On 04/12, Oleg Nesterov wrote:
>
> +	hlist_for_each_entry(twork, pos, &task->task_works, hlist) {

This reminds me.

hlist_for_each_entry_*() do not need "pos", it can be

	#define hlist_for_each_entry(pos, head, member)					\
		for (pos = (void*)(head)->first;					\
		pos && ({ pos = hlist_entry((void*)pos, typeof(*pos), member); 1; });	\
		pos = (void*)(pos)->member.next)

The only problem, is there any possibility to change the callers
somehow??? I even wrote the script which converts them all, but the
patch is huge.

Please see the old (2008-04-21) message I sent to lkml below, today
the diffstat is even "worse":

	152 files changed, 611 insertions(+), 906 deletions(-)

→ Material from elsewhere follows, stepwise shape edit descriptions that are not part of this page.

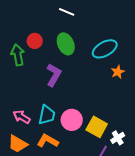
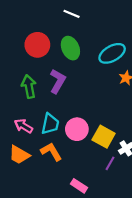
red circle: (35, 41) -> (37, 45), size x1.5
green arrow: (18, 55) -> (29, 86), moved
orange L-shape: (48, 141) -> (51, 152), turned 30

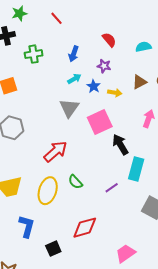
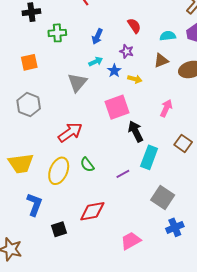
brown triangle: (139, 82) -> (161, 61), moved
gray triangle: (69, 108) -> (77, 82), moved

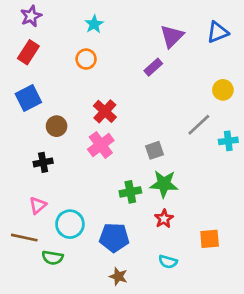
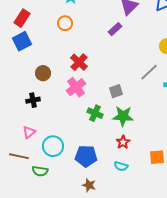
blue square: (28, 98) -> (22, 41), moved
green cross: (130, 192) -> (95, 113), moved, turned 35
cyan semicircle: (168, 262) -> (121, 166), moved

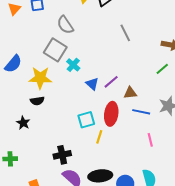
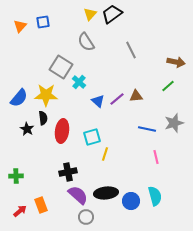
gray semicircle: (65, 25) -> (86, 42), moved
blue semicircle: (13, 64) -> (19, 98), moved
brown triangle: (130, 93) -> (136, 96), moved
black semicircle: (37, 101) -> (43, 118), turned -88
red ellipse: (111, 114) -> (62, 131), moved
black star: (23, 123) -> (27, 129), moved

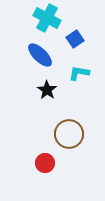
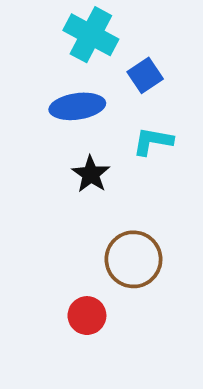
blue ellipse: (40, 55) -> (77, 106), turned -52

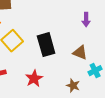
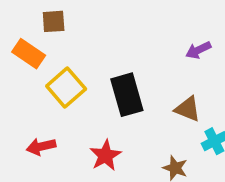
purple arrow: (86, 20) -> (198, 50), turned 64

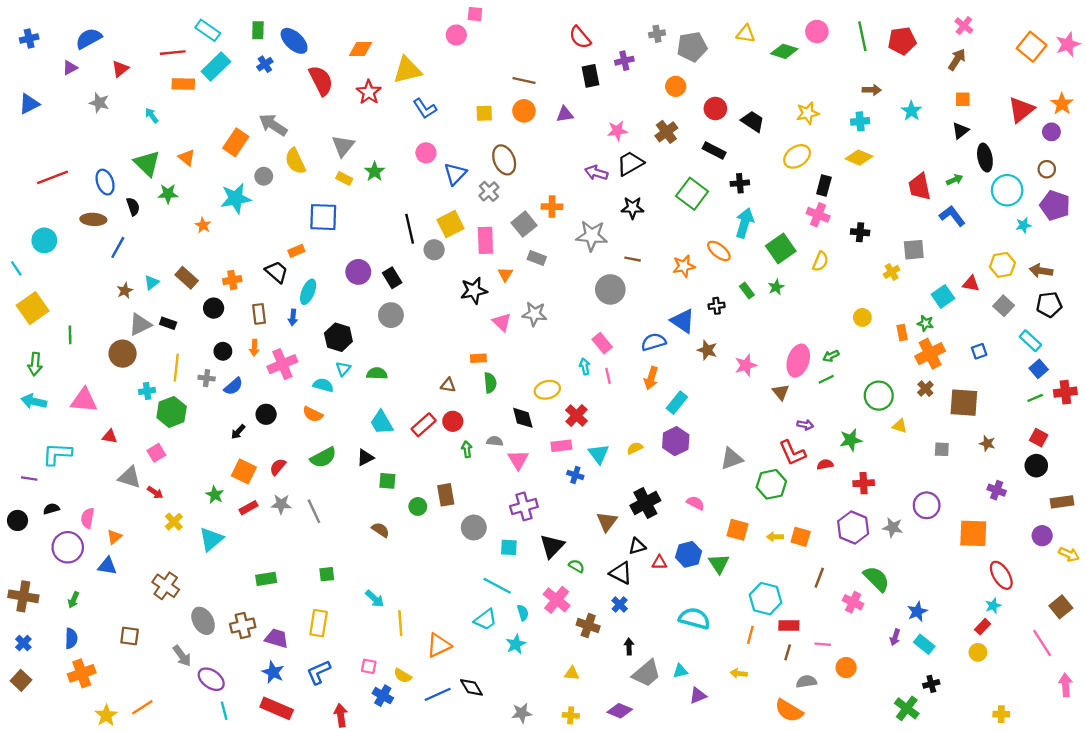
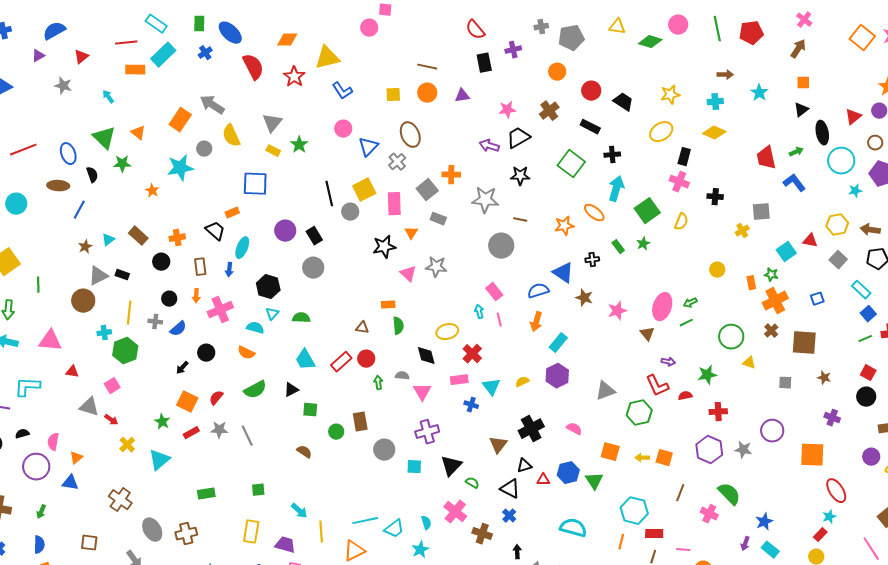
red triangle: (1021, 110) -> (853, 117), moved, size x0.7
cyan line: (497, 586) -> (365, 521), moved, turned -40
purple trapezoid: (277, 638) -> (285, 545), moved

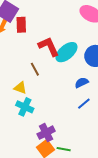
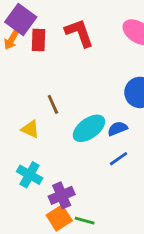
red L-shape: (49, 47) -> (79, 33), moved
cyan ellipse: (66, 52) -> (89, 128), moved
cyan cross: (25, 107) -> (30, 175), moved

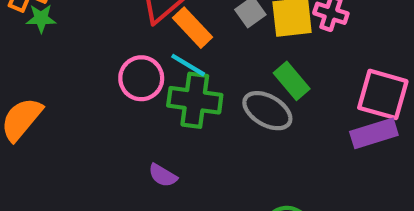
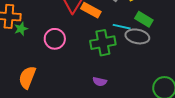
cyan line: (188, 65) -> (122, 27), moved
pink circle: (141, 78) -> (55, 39), moved

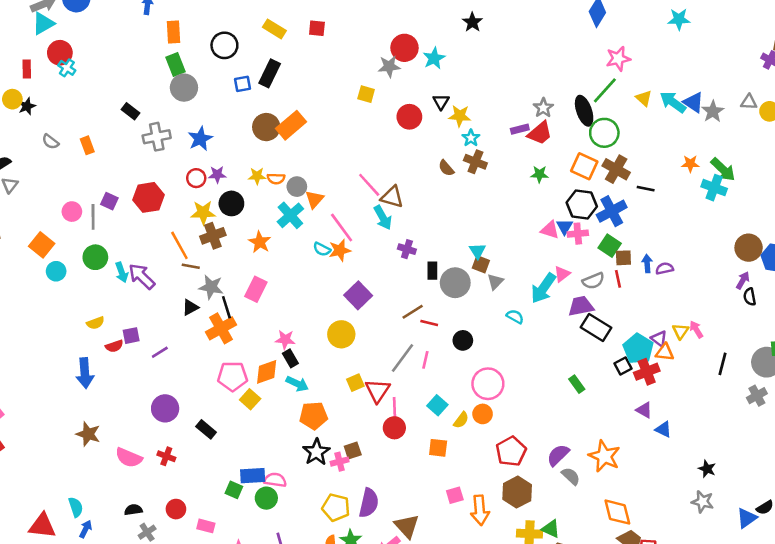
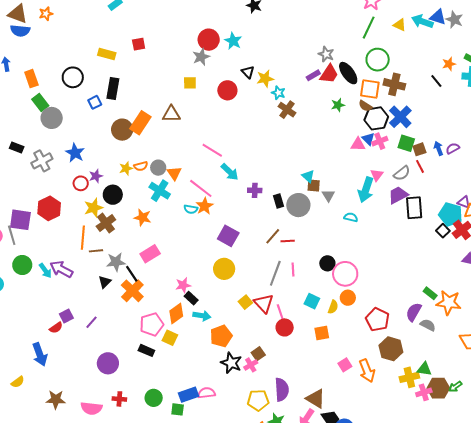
black ellipse: (584, 111) -> (348, 73), moved
brown cross: (475, 162) -> (287, 110), turned 30
brown semicircle: (446, 168) -> (365, 106), moved
black line: (646, 189) -> (436, 81), moved, turned 56
brown triangle: (392, 197) -> (171, 114), moved
purple square: (109, 201) -> (20, 220), size x1.6
orange line: (179, 245) -> (83, 238), turned 50
pink rectangle: (256, 289) -> (150, 254), turned 48
yellow semicircle: (95, 323) -> (18, 382), moved
black rectangle: (596, 328) -> (414, 208), turned 70
black circle: (463, 340) -> (327, 263), moved
green rectangle: (577, 384) -> (430, 293), moved
black rectangle: (206, 429) -> (146, 350), moved
green circle: (266, 498) -> (154, 398), moved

and the patch size is 242k.

No? we can't?

-------------------------------------------------------------------------------
[PATCH 0.01/1] hlist_for_each_entry_xxx: kill the "pos" argument

(The actual patch is huge, 116K, I'll send it offline. This email contains
 the chunk for list.h only).

COMPILE TESTED ONLY (make allyesconfig).

All hlist_for_each_entry_xxx() macros require the "pos" argument, which is not
actually needed and can be removed. See the changes in include/linux/list.h
(note that hlist_for_each_entry_safe() now does prefetch() too).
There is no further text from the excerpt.